I did checkpdf now, the following is a sample of the output. It is clear some are reults for files in /home/ and subfolders. But there are some folder names I do not know what are they.
are they snapshots, snapshots of my /home, snapshots of system?
folders and file created by an app I installed? (e.g. LibreOffice?)
is it safe to delete corrupted PDF files in such folders? Some corrupted files at the very bottom are not mine I am sure.

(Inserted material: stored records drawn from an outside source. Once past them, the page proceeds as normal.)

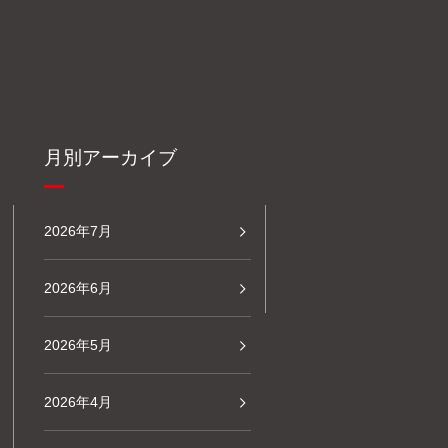
月別アーカイブ
2026年7月
2026年6月
2026年5月
2026年4月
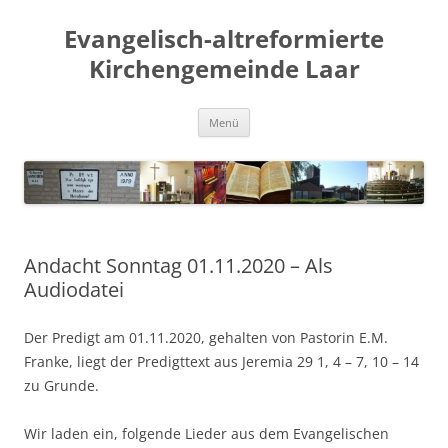
Evangelisch-altreformierte
Kirchengemeinde Laar
Zum
Menü
Inhalt
springen
Andacht Sonntag 01.11.2020 – Als
Audiodatei
Der Predigt am 01.11.2020, gehalten von Pastorin E.M.
Franke, liegt der Predigttext aus Jeremia 29 1, 4 – 7, 10 – 14
zu Grunde.
Wir laden ein, folgende Lieder aus dem Evangelischen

Maybe corrupted files that came with the system or with apps I installed?
I hope an experienced user gives feed back.
Thank you.
home/limo/zzz borken 2_3.pdf is OK
/home/limo/zzz borken 2_4.pdf is CORRUPTED
/home/limo/zzz borken 2_5.pdf is CORRUPTED
/proc/10295/cwd/zzz borken 2_1.pdf is OK
/proc/10295/cwd/zzz borken 2_2.pdf is OK
/proc/10295/cwd/zzz borken 2_3.pdf is OK
/proc/10295/cwd/zzz borken 2_4.pdf is CORRUPTED
/proc/10295/cwd/zzz borken 2_5.pdf is CORRUPTED
/proc/10295/task/10295/cwd/zzz borken 2_1.pdf is OK
/proc/10295/task/10295/cwd/zzz borken 2_2.pdf is OK
/proc/10295/task/10295/cwd/zzz borken 2_3.pdf is OK
/proc/10295/task/10295/cwd/zzz borken 2_4.pdf is CORRUPTED
/proc/10295/task/10295/cwd/zzz borken 2_5.pdf is CORRUPTED
/proc/1140/task/1140/cwd/zzz borken 2_2.pdf is OK
/proc/1140/task/1140/cwd/zzz borken 2_3.pdf is OK
/proc/1140/task/1140/cwd/zzz borken 2_4.pdf is CORRUPTED
/proc/785/task/72452/cwd/zzz borken 2_5.pdf is CORRUPTED
/proc/785/task/785/cwd/zzz borken 2_1.pdf is OK
/usr/share/cups/data/secret.pdf is OK
/usr/share/cups/data/standard.pdf is OK
/usr/share/cups/data/topsecret.pdf is OK
/usr/share/cups/data/unclassified.pdf is OK
/usr/share/cups/ipptool/document-a4.pdf is CORRUPTED
/usr/share/cups/ipptool/document-letter.pdf is CORRUPTED
/usr/share/cups/ipptool/testfile.pdf is CORRUPTED
/usr/share/doc/ghostscript/GS9_Color_Management.pdf is OK
/usr/share/doc/graphite2/api/refman.pdf is OK
/usr/share/doc/ijs/ijs_spec.pdf is OK
Snapper snapshots are exactly in the hide read-only directory .snapshots with root permission by default.
TimeShift snapshots are in the read-write directory /run/timeshift/backup/timeshift-btrfs/snapshots when opening TimeShift to automatically mount this path.
I think they are created in /proc/* by checkpdf process when executed and stored in your RAM like cache, not your disk.
You can delete corrupted PDF files in /home only, that is your decision.
Do not delete files in /proc and /usr!
Thanks @Zesko
So, better run it always checkpdf /home/path/name
I will look at modifying the script to run on /home/ only where as I remember does not return these strange folders and delete corrupted files.